TASK DESCRIPTION - The result should be an exact copy of only the lines from the one holding "dari Kitab Undang-Undang Hukum" through the last line of the data below, please, without pictures.

Data entries -
*-*-*
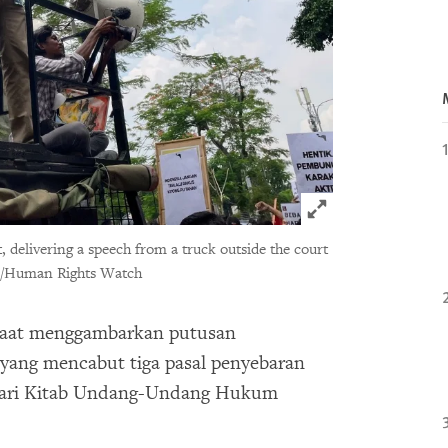
Click to expand 
rt, delivering a speech from a truck outside the court
o/Human Rights Watch
, saat menggambarkan putusan
yang mencabut tiga pasal penyebaran
dari Kitab Undang-Undang Hukum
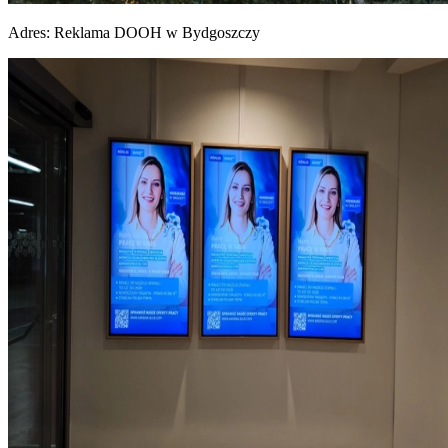
Adres:
Reklama DOOH w Bydgoszczy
*-*-*
WRITTEN REPLY -
dari Kitab Undang-Undang Hukum
Adres:
Reklama DOOH w Bydgoszczy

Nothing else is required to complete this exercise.